C’est archi-faux. Les dispositions du traité de Nice concernant la pondération des voix des nouveaux membres de l’UE au conseil (etc.) sont renégociées à chaque nouveau traité d’adhésion et font l’objet d’un acte d’adhésion distinct du traité d’adhésion. Si le traité de Nice ne parle que de 27 pays, il n’y a rien qui empêche de faire exactement de même avec un 28e, etc.
Pourquoi cela ? Parce que, comme l’avait établi Georges Berthu (Traité de Nice, l’Europe sans repères, p. 157), la « déclaration relative à l’élargissement de l’Union européenne, précisant la place des futurs membres (les 10 futurs nouveaux plus la Roumanie et la Bulgarie ), au conseil européen, au Parlement européen,à la Commission européenne, etc., « n’a aucune valeur juridique : elle sert uniquement de référence pour la rédaction des futurs traités d’adhésion, qui seuls auront une valeur légale ».
Il y en a une qui a osé dire la vérité : la présidente finlandaise, Tarja Halonen : « Je pense que l’élargissement va se poursuivre », même sans traité de Lisbonne. Puis elle a redit à la presse : « Ne vous inquiétez pas, l’élargissement va continuer comme nous l’avons dit. »
Addendum. Angela Merkel: "Le traité de Nice limite en effet l'Union à 27 membres."
Mais Berlusconi s'est inscrit en faux, affirmant qu'il n'avait "pas de doute" sur l'adhésion de la Croatie. Et le Premier minsitre polonais Donal Tusk s'en est pris violemment à Sarkozy, jugeant "inacceptables" ses propos selon lesquels il n'y aurait pas d'élargisssement sans le traité de Lisbonne, et il a martelé qu'il ne devait pas y avoir "de lien, quel qu'il soit", entre le traité et l'élargissement de l'Union européenne.
Ceux qui ont ratifié
Ils étaient 18, ils sont maintenant 19, après la ratification du Royaume Uni. La déclaration finale du sommet de Bruxelles ne craint pas d’officialiser le mensonge.

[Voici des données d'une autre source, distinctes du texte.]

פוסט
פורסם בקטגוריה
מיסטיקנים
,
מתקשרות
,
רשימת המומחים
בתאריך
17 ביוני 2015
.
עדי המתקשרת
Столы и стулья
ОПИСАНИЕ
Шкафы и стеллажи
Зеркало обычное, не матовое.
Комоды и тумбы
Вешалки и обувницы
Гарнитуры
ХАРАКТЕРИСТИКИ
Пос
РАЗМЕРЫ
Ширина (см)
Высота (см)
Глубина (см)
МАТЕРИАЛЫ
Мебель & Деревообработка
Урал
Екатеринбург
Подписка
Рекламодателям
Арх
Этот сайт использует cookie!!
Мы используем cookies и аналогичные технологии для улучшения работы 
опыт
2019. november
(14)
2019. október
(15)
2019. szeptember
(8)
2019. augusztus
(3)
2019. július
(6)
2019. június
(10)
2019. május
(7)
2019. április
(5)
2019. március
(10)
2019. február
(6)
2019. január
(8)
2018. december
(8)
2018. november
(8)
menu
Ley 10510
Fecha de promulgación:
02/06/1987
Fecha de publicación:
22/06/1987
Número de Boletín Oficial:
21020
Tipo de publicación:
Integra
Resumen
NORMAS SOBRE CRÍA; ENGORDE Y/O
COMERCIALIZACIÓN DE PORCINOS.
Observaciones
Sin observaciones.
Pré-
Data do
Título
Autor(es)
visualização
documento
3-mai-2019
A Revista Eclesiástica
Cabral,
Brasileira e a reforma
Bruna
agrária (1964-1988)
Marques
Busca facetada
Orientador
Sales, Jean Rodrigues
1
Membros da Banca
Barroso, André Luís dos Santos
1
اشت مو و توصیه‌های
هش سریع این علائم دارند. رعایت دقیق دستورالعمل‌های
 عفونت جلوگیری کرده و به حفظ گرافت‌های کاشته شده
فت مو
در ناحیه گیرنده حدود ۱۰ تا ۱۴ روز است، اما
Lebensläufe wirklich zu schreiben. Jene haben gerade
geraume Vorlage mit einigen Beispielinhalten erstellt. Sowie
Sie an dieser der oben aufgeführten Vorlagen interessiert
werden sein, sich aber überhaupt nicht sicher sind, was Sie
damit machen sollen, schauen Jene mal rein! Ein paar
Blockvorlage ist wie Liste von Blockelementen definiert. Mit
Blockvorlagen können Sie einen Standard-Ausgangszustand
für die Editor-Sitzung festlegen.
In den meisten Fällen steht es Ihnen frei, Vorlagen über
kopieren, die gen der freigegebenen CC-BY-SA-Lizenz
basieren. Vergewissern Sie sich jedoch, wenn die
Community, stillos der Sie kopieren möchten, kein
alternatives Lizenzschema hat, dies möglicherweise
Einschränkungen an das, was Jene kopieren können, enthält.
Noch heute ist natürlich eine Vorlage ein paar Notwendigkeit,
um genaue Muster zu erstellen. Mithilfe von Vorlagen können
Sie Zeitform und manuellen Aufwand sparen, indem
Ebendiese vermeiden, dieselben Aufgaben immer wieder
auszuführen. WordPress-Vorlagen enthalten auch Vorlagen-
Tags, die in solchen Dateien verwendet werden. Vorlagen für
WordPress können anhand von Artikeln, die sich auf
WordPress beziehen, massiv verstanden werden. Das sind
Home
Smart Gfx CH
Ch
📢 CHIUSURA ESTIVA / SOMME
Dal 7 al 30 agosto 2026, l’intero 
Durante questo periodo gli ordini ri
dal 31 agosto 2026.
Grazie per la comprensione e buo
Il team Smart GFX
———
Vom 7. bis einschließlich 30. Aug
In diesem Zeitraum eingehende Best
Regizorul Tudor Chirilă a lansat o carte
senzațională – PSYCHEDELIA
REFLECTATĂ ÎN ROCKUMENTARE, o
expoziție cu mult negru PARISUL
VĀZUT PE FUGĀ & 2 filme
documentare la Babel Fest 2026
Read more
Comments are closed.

Parmi les 19 qui ont ratifié le traité de Lisbonne, il y a l’Estonie. C’était le 11 juin, nous disent les eurocrates et les médias. Mais voilà que le président estonien a signé l’acte de ratification hier, le 19 juin. L’Estonie a donc ratifié hier, et non le 11. Pourtant elle était comptée parmi les pays qui avaient ratifié...

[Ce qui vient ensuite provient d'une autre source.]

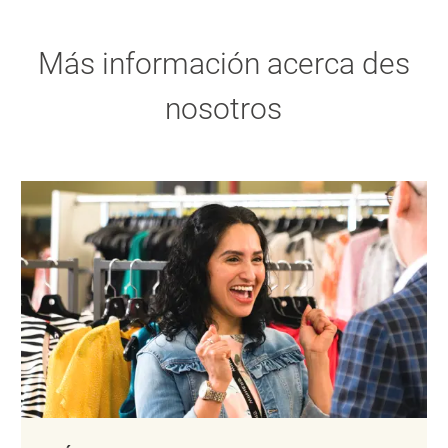
Más información acerca des
nosotros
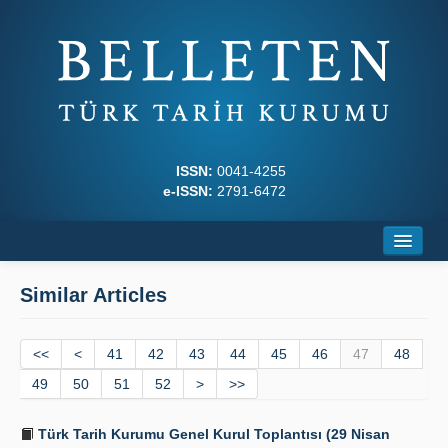
ISSN:
0041-4255
e-ISSN:
2791-6472
Home
Similar Articles
About
<<
Journal Boards
<
41
42
43
44
45
46
47
48
49
50
51
52
>
>>
Writing Rules
Türk Tarih Kurumu Genel Kurul Toplantısı (29 Nisan
Principles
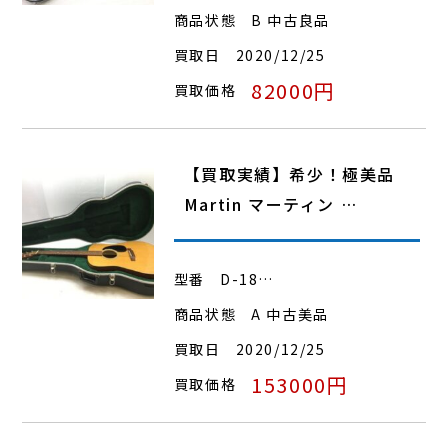
商品状態
B 中古良品
買取日
2020/12/25
82000円
買取価格
【買取実績】希少！極美品
Martin マーティン …
型番
D-18…
商品状態
A 中古美品
買取日
2020/12/25
153000円
買取価格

Je rappelle qu’à ma connaissance les présidents polonais et allemand n’ont toujours pas signé l’acte de ratification, et qu’au moment du référendum sur la Constitution européenne, le président allemand n’avait toujours pas signé l’acte de ratification. Pour un pays qui donne des leçons d’européisme, c’est assez croustillant.
La grande découverte
Une fois admis qu’il était urgent d’attendre au moins le sommet d’octobre pour commencer de chercher à entrevoir une solution après le non irlandais, les chefs d’Etat et de gouvernement et leurs diplomates se sont aperçus qu’il y avait aussi un problème tchèque. Sourds et aveugles comme à leur habitude, ils avaient benoîtement rédigé un projet de déclaration finale où ils lançaient un appel tonitruant à la poursuite de la ratification. Mais le Premier ministre tchèque leur a rappelé qu’il était là, et que ce n’était tout simplement pas possible. Il a donc fallu s’atteler à une nouvelle rédaction de la déclaration finale, prenant en compte le scepticisme tchèque.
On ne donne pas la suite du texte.